Hjálmar Stefánsson

Valur
- Position: Forward
- League: Úrvalsdeild karla

Personal information
- Born: 5 January 1996 (age 29) Iceland
- Nationality: Icelandic
- Listed height: 200 cm (6 ft 7 in)

Career information
- Playing career: 2013–present

Career history
- 2013–2020: Haukar
- 2020–2021: CB Carbajosa
- 2021–present: Valur

Career highlights
- Úrvalsdeild Defensive Player of the Year (2023); 2× Icelandic champion (2022, 2024); 2× Icelandic Cup (2023, 2025); 2× Icelandic Super Cup (2022, 2023);

= Hjálmar Stefánsson =

Icelandic basketball player

Hjálmar Stefánsson (born 5 January 1996) is an Icelandic basketball player for Valur of the Úrvalsdeild karla and a member of the Icelandic national basketball team. In 2022, he won his first Icelandic championship. In 2023, he was named the Úrvalsdeild Defensive Player of the Year.

==Career==
Hjálmar came up through the junior ranks of Haukar and started his senior team career during the 2013–14 season.
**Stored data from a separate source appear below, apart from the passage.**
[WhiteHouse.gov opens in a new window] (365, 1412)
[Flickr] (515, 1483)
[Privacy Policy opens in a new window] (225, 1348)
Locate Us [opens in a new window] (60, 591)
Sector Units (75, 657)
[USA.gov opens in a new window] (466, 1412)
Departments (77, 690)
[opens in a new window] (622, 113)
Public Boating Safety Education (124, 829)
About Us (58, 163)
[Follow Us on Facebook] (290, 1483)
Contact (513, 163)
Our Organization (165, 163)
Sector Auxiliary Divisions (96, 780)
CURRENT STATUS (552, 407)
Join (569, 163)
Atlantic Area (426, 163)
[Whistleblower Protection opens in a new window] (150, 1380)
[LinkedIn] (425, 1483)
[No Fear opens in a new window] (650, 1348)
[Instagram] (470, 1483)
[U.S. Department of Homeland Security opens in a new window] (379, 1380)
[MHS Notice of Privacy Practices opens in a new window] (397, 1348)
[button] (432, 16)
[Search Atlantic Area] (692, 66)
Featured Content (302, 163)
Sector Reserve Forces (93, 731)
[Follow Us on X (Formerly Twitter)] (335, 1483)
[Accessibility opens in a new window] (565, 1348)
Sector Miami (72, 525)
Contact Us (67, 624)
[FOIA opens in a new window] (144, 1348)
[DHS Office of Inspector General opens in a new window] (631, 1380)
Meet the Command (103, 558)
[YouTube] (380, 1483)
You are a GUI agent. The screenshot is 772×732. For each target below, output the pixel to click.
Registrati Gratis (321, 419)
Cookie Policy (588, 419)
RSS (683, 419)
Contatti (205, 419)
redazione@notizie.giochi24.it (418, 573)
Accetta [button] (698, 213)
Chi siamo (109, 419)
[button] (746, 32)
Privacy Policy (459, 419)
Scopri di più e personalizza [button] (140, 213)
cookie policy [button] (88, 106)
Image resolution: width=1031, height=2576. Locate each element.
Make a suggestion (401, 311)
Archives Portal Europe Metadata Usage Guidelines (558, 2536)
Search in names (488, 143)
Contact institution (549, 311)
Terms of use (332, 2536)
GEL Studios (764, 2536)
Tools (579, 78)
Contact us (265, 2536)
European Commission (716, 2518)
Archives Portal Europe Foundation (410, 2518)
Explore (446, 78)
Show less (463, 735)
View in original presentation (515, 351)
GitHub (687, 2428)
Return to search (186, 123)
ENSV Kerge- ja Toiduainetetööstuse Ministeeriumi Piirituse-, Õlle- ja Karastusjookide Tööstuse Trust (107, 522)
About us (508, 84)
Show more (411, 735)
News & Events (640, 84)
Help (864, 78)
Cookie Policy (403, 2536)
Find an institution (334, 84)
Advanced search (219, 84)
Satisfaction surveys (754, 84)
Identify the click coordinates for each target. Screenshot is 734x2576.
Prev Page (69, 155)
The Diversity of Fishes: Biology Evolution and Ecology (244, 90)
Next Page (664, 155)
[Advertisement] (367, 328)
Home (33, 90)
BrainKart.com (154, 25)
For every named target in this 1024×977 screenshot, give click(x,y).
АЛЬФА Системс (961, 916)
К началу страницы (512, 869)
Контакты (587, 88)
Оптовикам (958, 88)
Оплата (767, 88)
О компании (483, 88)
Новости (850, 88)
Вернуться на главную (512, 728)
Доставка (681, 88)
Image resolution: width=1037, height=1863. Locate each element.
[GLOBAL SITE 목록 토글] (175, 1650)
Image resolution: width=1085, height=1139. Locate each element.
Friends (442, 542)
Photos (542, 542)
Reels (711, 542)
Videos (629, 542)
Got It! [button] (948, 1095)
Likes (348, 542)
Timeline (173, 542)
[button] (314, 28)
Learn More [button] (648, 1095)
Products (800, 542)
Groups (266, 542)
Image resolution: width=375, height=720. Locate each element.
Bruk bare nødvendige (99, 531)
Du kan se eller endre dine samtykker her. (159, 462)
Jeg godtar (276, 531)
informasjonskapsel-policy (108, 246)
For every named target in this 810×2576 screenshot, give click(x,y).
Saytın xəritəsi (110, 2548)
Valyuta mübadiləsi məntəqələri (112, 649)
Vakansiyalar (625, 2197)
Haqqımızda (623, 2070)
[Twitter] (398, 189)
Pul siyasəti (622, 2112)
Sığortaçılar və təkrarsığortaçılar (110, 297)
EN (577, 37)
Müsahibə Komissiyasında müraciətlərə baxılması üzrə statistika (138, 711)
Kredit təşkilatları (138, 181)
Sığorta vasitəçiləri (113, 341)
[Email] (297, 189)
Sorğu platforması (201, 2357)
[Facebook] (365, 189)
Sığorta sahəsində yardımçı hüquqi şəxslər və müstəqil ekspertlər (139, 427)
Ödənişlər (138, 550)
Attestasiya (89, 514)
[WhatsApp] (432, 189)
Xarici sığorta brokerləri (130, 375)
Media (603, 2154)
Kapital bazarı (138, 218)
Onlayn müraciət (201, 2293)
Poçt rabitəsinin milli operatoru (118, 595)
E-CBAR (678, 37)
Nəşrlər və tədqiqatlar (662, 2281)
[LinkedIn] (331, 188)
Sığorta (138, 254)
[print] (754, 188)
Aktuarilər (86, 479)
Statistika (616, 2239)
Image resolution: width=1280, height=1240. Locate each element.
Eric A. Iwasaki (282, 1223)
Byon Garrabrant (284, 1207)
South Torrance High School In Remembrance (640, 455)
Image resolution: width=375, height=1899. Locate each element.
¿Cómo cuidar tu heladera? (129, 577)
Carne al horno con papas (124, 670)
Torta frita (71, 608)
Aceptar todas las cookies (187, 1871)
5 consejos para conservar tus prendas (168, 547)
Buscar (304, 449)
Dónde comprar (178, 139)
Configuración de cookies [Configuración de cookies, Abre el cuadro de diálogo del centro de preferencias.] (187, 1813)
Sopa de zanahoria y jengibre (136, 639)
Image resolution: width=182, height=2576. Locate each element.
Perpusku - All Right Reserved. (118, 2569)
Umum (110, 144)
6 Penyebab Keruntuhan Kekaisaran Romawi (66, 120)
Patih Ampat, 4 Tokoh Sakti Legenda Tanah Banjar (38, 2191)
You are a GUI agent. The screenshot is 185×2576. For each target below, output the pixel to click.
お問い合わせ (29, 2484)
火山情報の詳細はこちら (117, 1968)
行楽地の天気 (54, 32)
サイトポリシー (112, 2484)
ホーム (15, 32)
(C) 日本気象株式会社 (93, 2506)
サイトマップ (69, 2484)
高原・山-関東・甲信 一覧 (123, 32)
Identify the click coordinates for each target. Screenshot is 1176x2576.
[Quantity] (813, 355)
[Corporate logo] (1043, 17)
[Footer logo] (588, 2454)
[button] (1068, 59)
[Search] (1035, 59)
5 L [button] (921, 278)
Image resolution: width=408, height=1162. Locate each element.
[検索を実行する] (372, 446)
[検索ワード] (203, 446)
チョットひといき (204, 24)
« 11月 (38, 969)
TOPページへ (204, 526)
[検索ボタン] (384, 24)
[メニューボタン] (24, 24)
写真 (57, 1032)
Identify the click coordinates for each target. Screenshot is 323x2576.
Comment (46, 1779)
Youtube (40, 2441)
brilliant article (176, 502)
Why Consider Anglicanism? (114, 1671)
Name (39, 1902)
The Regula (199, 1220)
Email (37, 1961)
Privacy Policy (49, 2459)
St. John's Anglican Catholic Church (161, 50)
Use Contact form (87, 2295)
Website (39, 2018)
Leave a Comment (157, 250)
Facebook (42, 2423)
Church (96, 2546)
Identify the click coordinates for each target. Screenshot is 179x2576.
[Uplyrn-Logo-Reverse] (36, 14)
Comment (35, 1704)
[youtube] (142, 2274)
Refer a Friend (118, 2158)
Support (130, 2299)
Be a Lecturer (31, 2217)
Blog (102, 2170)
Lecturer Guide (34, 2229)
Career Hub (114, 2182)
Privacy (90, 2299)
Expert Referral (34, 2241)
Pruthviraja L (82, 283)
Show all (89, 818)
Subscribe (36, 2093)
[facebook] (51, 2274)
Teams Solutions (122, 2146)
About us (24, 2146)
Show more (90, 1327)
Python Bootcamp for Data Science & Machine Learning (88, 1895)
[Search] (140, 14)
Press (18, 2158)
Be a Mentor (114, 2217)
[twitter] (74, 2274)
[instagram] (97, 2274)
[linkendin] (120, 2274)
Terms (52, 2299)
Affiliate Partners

In 2018–19, he averaged a career highs of 13.5 points and 7.5 rebounds. In August 2020, Hjálmar signed with Liga EBA club Aquimisa Carbajosa where he met fellow Icelander Tómas Þórður Hilmarsson. In February 2021, it was reported that Hjálmar would leave Carbajosa and return to Iceland to join Valur, much to the displeasure of Haukar who threatened legal action as they believed that he was still under contract obligations not to play for any other team in Iceland except them until after the season. On 27 February, the Icelandic Basketball Association confirmed his transfer from Carbajosa to Valur. On 5 March it was reported that Haukar would not pursue a legal case in the matter.

In 2022, he won the Icelandic championship with Valur.

On 2 October 2022, he won the Icelandic Super Cup with Valur. On 14 January 2023, he won the Icelandic Cup after Valur defeated Stjarnan in the Cup final.

In 2023, he was named the Úrvalsdeild Defensive Player of the Year.

On 24 September 2023, he won his second straight Icelandic Super Cup after Valur defeated Tindastóll 80–72.

On 22 March 2025, he won the Icelandic Cup for the second time, after Valur defeated KR in the Cup finals, 96–78.

==National team career==
Hjálmar debuted for the Icelandic national team in June 2018. He was a member of the team that won silver at the 2019 Games of the Small States of Europe.